_Exercise directions_:
Repeat the data as given. Images do not go in the copy.

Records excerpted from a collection

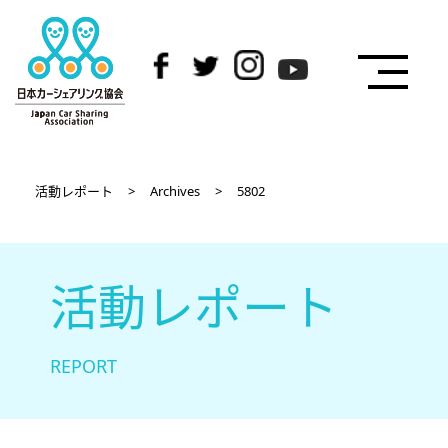
活動レポート
>
Archives
>
5802
活動レポート
REPORT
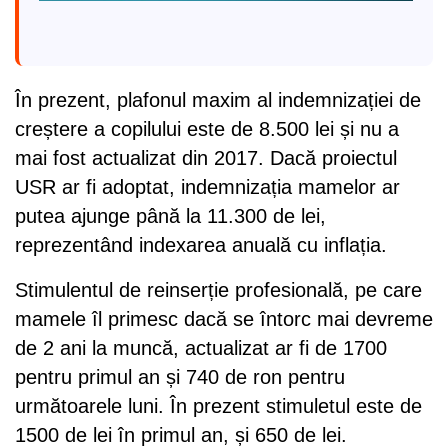
În prezent, plafonul maxim al indemnizației de
creștere a copilului este de 8.500 lei și nu a
mai fost actualizat din 2017. Dacă proiectul
USR ar fi adoptat, indemnizația mamelor ar
putea ajunge până la 11.300 de lei,
reprezentând indexarea anuală cu inflația.
Stimulentul de reinserție profesională, pe care
mamele îl primesc dacă se întorc mai devreme
de 2 ani la muncă, actualizat ar fi de 1700
pentru primul an și 740 de ron pentru
următoarele luni. În prezent stimuletul este de
1500 de lei în primul an, și 650 de lei.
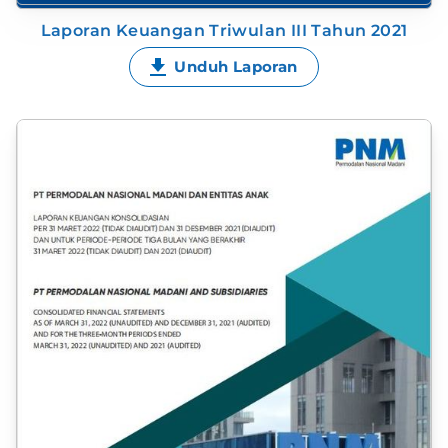
Laporan Keuangan Triwulan III Tahun 2021
Unduh Laporan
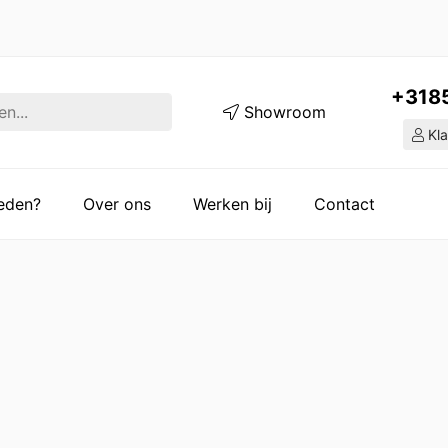
+318
Showroom
Kla
ieden?
Over ons
Werken bij
Contact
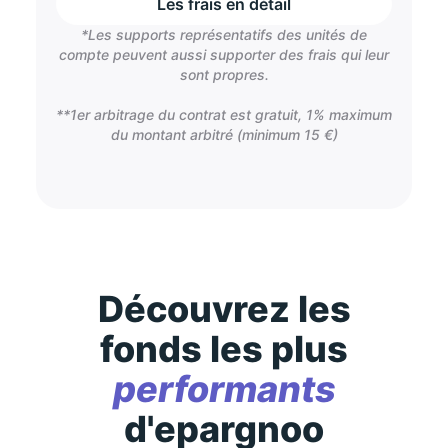
Les frais en détail
*Les supports représentatifs des unités de
compte peuvent aussi supporter des frais qui leur
sont propres.
**1er arbitrage du contrat est gratuit, 1% maximum
du montant arbitré (minimum 15 €)
Découvrez les
fonds les plus
performants
d'epargnoo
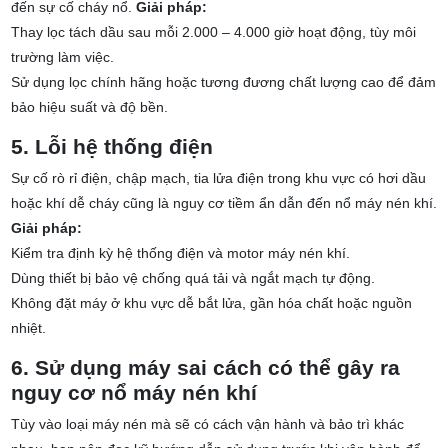
đến sự cố cháy nổ.
Giải pháp:
Thay lọc tách dầu sau mỗi 2.000 – 4.000 giờ hoạt động, tùy môi
trường làm việc.
Sử dụng lọc chính hãng hoặc tương đương chất lượng cao để đảm
bảo hiệu suất và độ bền.
5. Lỗi hệ thống điện
Sự cố rò rỉ điện, chập mạch, tia lửa điện trong khu vực có hơi dầu
hoặc khí dễ cháy cũng là nguy cơ tiềm ẩn dẫn đến nổ máy nén khí.
Giải pháp:
Kiểm tra định kỳ hệ thống điện và motor máy nén khí.
Dùng thiết bị bảo vệ chống quá tải và ngắt mạch tự động.
Không đặt máy ở khu vực dễ bắt lửa, gần hóa chất hoặc nguồn
nhiệt.
6. Sử dụng máy sai cách
có thể gây ra
nguy cơ nổ máy nén khí
Tùy vào loại máy nén mà sẽ có cách vận hành và bảo trì khác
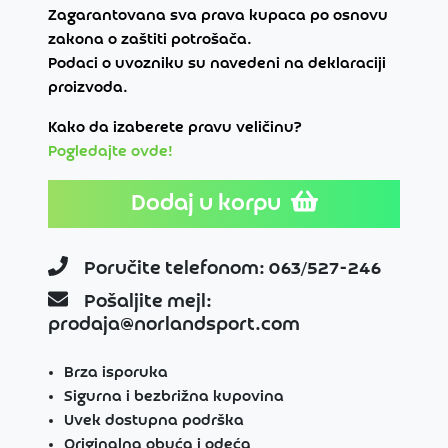
Zagarantovana sva prava kupaca po osnovu
zakona o zaštiti potrošača.
Podaci o uvozniku su navedeni na deklaraciji
proizvoda.
Kako da izaberete pravu veličinu?
Pogledajte ovde!
Dodaj u korpu
Poručite telefonom: 063/527-246
Pošaljite mejl:
prodaja@norlandsport.com
Brza isporuka
Sigurna i bezbrižna kupovina
Uvek dostupna podrška
Originalna obuća i odeća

_Solution to the problem_:
活動レポート
>
Archives
>
5802
活動レポート
REPORT
În prezent, plafonul maxim al indemnizației de
creștere a copilului este de 8.500 lei și nu a
mai fost actualizat din 2017. Dacă proiectul
USR ar fi adoptat, indemnizația mamelor ar
putea ajunge până la 11.300 de lei,
reprezentând indexarea anuală cu inflația.
Stimulentul de reinserție profesională, pe care
mamele îl primesc dacă se întorc mai devreme
de 2 ani la muncă, actualizat ar fi de 1700
pentru primul an și 740 de ron pentru
următoarele luni. În prezent stimuletul este de
1500 de lei în primul an, și 650 de lei.
Laporan Keuangan Triwulan III Tahun 2021
Unduh Laporan
+318
Showroom
Kla
ieden?
Over ons
Werken bij
Contact
Les frais en détail
*Les supports représentatifs des unités de
compte peuvent aussi supporter des frais qui leur
sont propres.
**1er arbitrage du contrat est gratuit, 1% maximum
du montant arbitré (minimum 15 €)
Découvrez les
fonds les plus
performants
d'epargnoo
đến sự cố cháy nổ.
Giải pháp:
Thay lọc tách dầu sau mỗi 2.000 – 4.000 giờ hoạt động, tùy môi
trường làm việc.
Sử dụng lọc chính hãng hoặc tương đương chất lượng cao để đảm
bảo hiệu suất và độ bền.
5. Lỗi hệ thống điện
Sự cố rò rỉ điện, chập mạch, tia lửa điện trong khu vực có hơi dầu
hoặc khí dễ cháy cũng là nguy cơ tiềm ẩn dẫn đến nổ máy nén khí.
Giải pháp:
Kiểm tra định kỳ hệ thống điện và motor máy nén khí.
Dùng thiết bị bảo vệ chống quá tải và ngắt mạch tự động.
Không đặt máy ở khu vực dễ bắt lửa, gần hóa chất hoặc nguồn
nhiệt.
6. Sử dụng máy sai cách
có thể gây ra
nguy cơ nổ máy nén khí
Tùy vào loại máy nén mà sẽ có cách vận hành và bảo trì khác
Zagarantovana sva prava kupaca po osnovu
zakona o zaštiti potrošača.
Podaci o uvozniku su navedeni na deklaraciji
proizvoda.
Kako da izaberete pravu veličinu?
Pogledajte ovde!
Dodaj u korpu
Poručite telefonom: 063/527-246
Pošaljite mejl:
prodaja@norlandsport.com
Brza isporuka
Sigurna i bezbrižna kupovina
Uvek dostupna podrška
Originalna obuća i odeća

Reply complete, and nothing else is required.